Several hours passed as the ship neared Astra, exiting FTL travel before nearing an off world checkpoint. "Imperator, we are cleared for landing as expected." the pilot says as Jack nods. "Proceed as planned to the primary landing platform in Ignis, refuse all incoming calls to the shuttle." Jack orders as the ship begins to descend. A few moments later, the ship docks on the primary landing platform atop the largest structures in Ignis. Upon docking, Jack and the squad prepare for confrontation. "Sir, the Acolytes are here to greet you. They're outside the door as we speak...be ready, guys." the pilot says, preparing to open the door.

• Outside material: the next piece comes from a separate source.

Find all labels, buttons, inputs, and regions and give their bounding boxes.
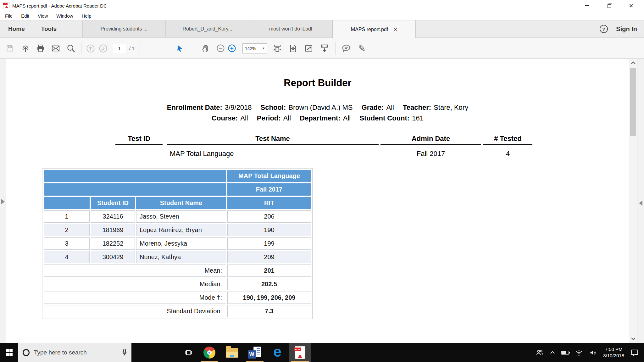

As the door opens, Jack is greeted by a column of Federal Acolytes, an elite branch of the Royal Court's agents that have been dedicated to overseeing the Paladin companies on Astra  as a result of Paladins going rogue. They are trained in unique ways to kill Paladins that attempt to go rogue or are strongly suspected of doing so. Dressed in black robes with red trimmings similar to the one worn by Rose, they carry with them unique weapons and devices capable of killing Paladins quickly and efficiently.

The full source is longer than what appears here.